Płaszcz przetrwalnika to bez wątpienia jeden z najdoskonalszych produktów ewolucji tych mikroorganizmów. Chociaż potrafimy dokładnie określić, z czego jest zbudowany, bez znajomości funkcji kluczowych jego elementów nie jesteśmy w stanie opracować sposobu, w jaki go uszkodzić. Niewykluczone, że praca bioinformatyków z SGGW przyczyni się do przełomu w unieszkodliwianiu tych niezwykle groźnych bakterii i grzybów.

„Płaszcze przetrwalnika składają się głównie z białek. Badaliśmy je i wiemy, z czego są zbudowane, które elementy są niezbędne do prawidłowego działania. Podczas tych badań zauważyłem, że pewna grupa białek, o których prawie nic nie było wiadomo, prawdopodobnie jest kinazami, czyli enzymami odgrywającymi istotną rolę w systemach sygnalizacyjnych komórek. Postawiliśmy hipotezę, że kinazy te są w płaszczu przetrwalnika odpowiedzialne za włączanie oraz wyłączanie różnych procesów – na przykład rozpoczęcie „budzenia się” spory – mówi prof. K. Pawłowski.
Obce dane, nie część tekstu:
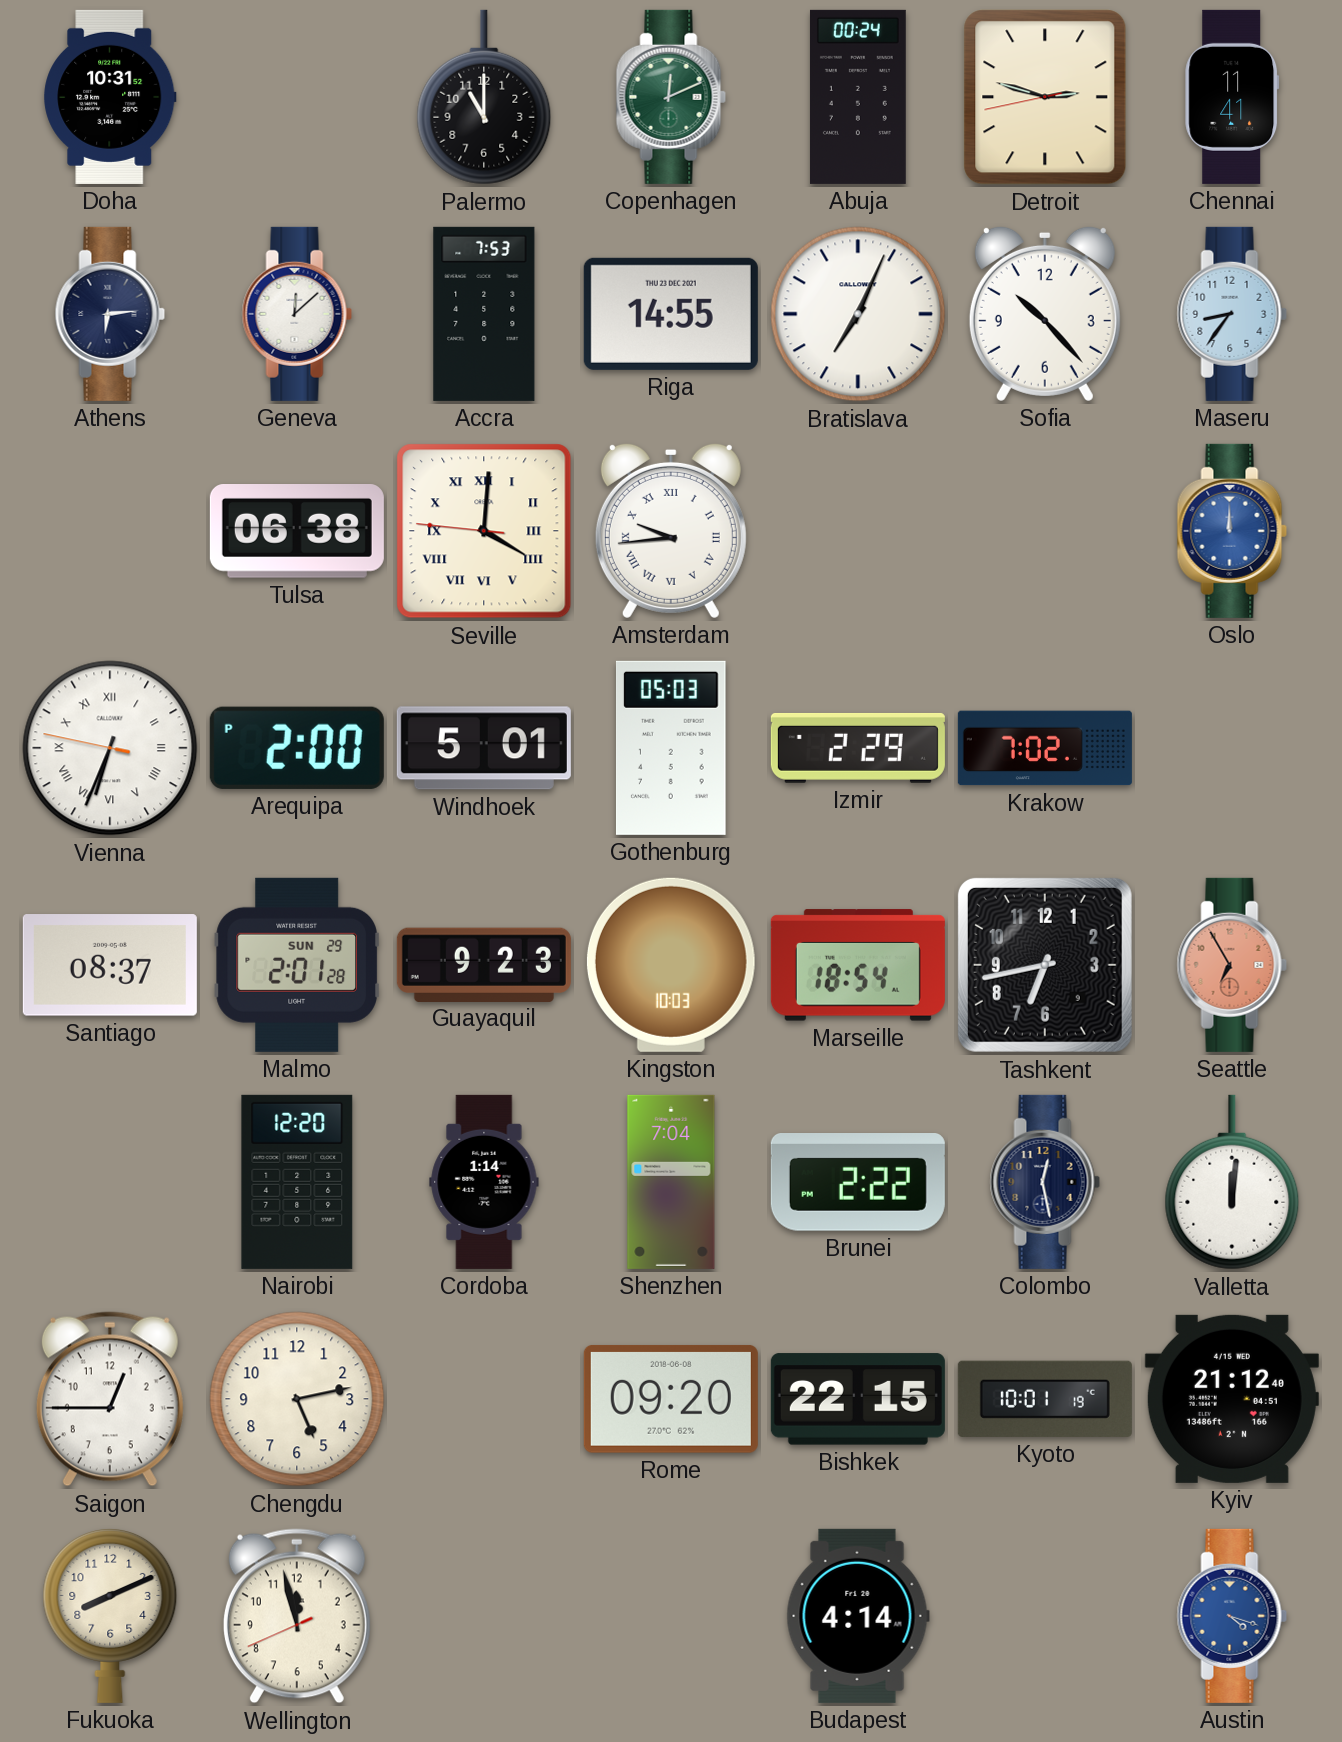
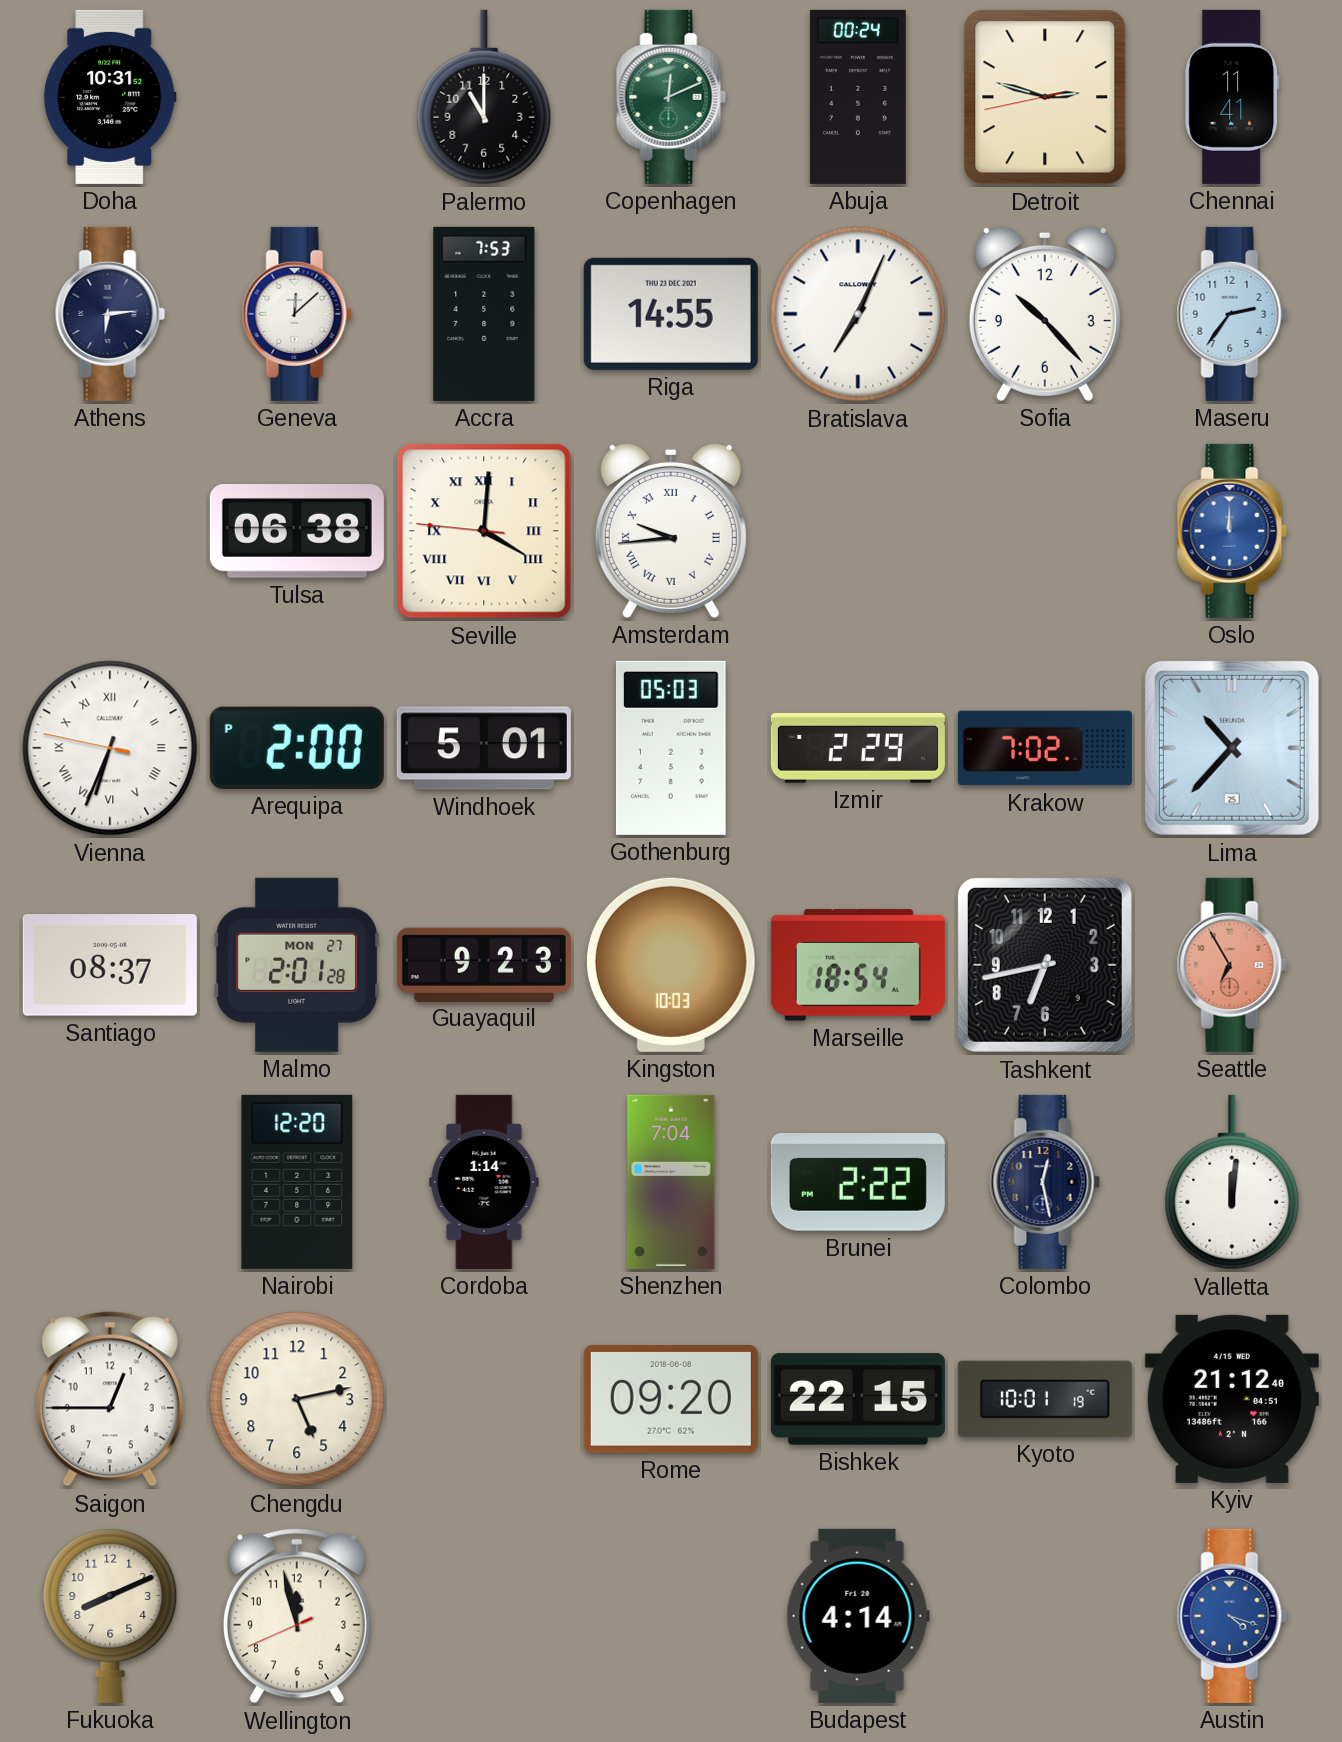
Maseru: 8:36 -> 2:36
Lima: none -> 10:37
Malmo date: SUN 29 -> MON 27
Badania prowadzone w SGGW choć mają charakter teoretyczny, stanowią istotny punkt wyjścia do prac w laboratorium. Dzięki algorytmom bioinformatycznym udało się odkryć funkcję białka CotH, która byłaby niemożliwa do uchwycenia w inny sposób – nie wskazywały na nią ani kolejność reszt aminokwasowych, ani inne cechy tego białka. Ten trop został podjęty przez badaczy zajmujących się innymi dziedzinami biologii i medycyny. Naukowcy z zespołu dr Vincenta Tagliabracci (Dallas) podczas badań laboratoryjnych udowodnili, że rzeczywiście białko CotH jest istotnym elementem budowy płaszcza przetrwalnika u bakterii z rodzaju Bacillus a jego dezaktywacja powoduje znaczne pogorszenie procesu „budzenia się” przetrwalników tych bakterii.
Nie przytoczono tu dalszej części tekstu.